ACM
View original resourceThis ACM research paper tackles one of AI governance's most pressing challenges: creating a systematic way to identify, categorize, and mitigate harms from algorithmic systems. Through a comprehensive scoping review of computing literature, researchers developed a taxonomy that goes beyond technical failures to examine the complex sociotechnical interactions where most algorithmic harms actually occur. What sets this work apart is its focus on prevention through classification—rather than just documenting harms after they happen, it provides a structured framework for anticipating and reducing them before deployment.
The research identifies six distinct categories of sociotechnical harm:
Individual Harms - Direct impacts on specific people, including discrimination, privacy violations, and autonomy reduction.
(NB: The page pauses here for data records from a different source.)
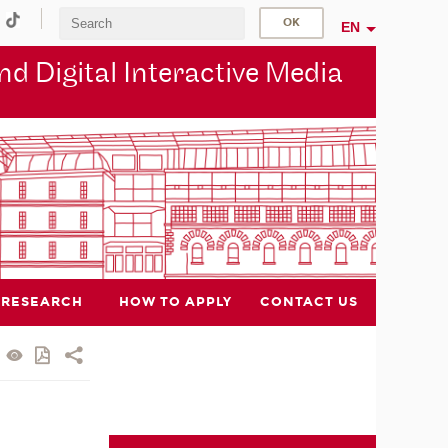
EN
d Digital Interactive Media
RESEARCH
HOW TO APPLY
CONTACT US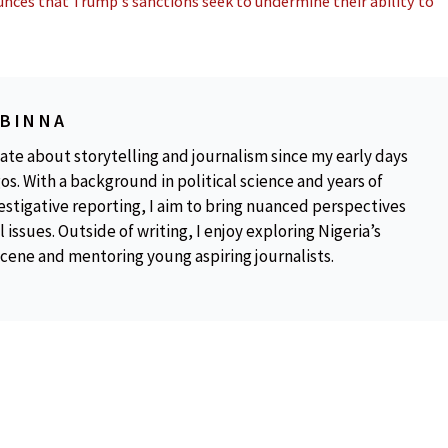
nces that Trump’s sanctions seek to undermine their ability to
OBINNA
ate about storytelling and journalism since my early days
os. With a background in political science and years of
estigative reporting, I aim to bring nuanced perspectives
 issues. Outside of writing, I enjoy exploring Nigeria’s
scene and mentoring young aspiring journalists.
These are often the most visible but represent just one layer of algorithmic impact.
Interpersonal Harms - Damage to relationships and social connections, such as algorithmic systems that erode trust between individuals or communities.
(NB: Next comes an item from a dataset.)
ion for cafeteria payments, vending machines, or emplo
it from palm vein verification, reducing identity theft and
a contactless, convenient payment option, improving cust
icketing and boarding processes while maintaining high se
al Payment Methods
Institutional Harms - Effects on organizations, governance structures, and formal institutions, including democratic processes and institutional credibility.
Informational Harms - Distortion of information ecosystems through biased data, misinformation amplification, or knowledge manipulation.
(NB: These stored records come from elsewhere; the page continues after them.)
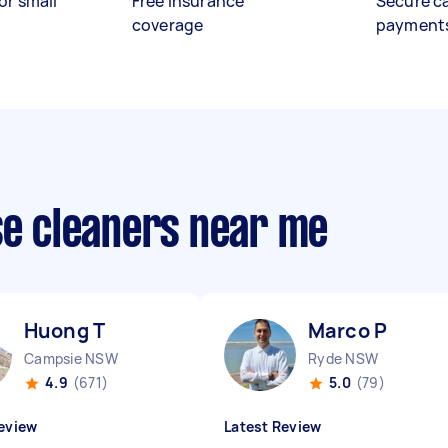
or small
Free insurance
Secure c
coverage
payment
se cleaners near me
Huong T
Marco P
Campsie NSW
Ryde NSW
4.9
(671)
5.0
(79)
eview
Latest Review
Societal Harms - Broad impacts on social structures, cultural norms, and collective well-being that emerge from widespread algorithmic deployment.
Environmental Harms - Often overlooked consequences including energy consumption, resource depletion, and ecological impacts of large-scale algorithmic systems.
Traditional approaches to AI safety often focus on technical metrics or individual bias detection. This taxonomy reveals why that's insufficient—most real-world harms emerge from the complex interactions between algorithms, social systems, and institutional contexts. The framework's strength lies in its recognition that technical solutions alone cannot address sociotechnical problems.
The taxonomy also provides a common language for interdisciplinary teams. Product managers, ethicists, engineers, and policymakers can use these categories to systematically evaluate potential harms across different domains and stakeholder groups.
Pre-deployment Risk Assessment: Use the six categories as a checklist during system design to identify potential harm vectors before they manifest.
Incident Response Planning: Structure your incident response procedures around these harm categories to ensure comprehensive coverage when issues arise.
Stakeholder Engagement: Map different stakeholder concerns to specific harm categories to ensure your consultation processes address all relevant perspectives.
Documentation and Reporting: Organize your algorithmic impact assessments and transparency reports using this taxonomy to improve consistency and completeness.
The taxonomy is based on existing computing literature, which may not capture all emerging forms of harm or perspectives from affected communities. Consider supplementing this framework with direct stakeholder input and community-based harm definitions.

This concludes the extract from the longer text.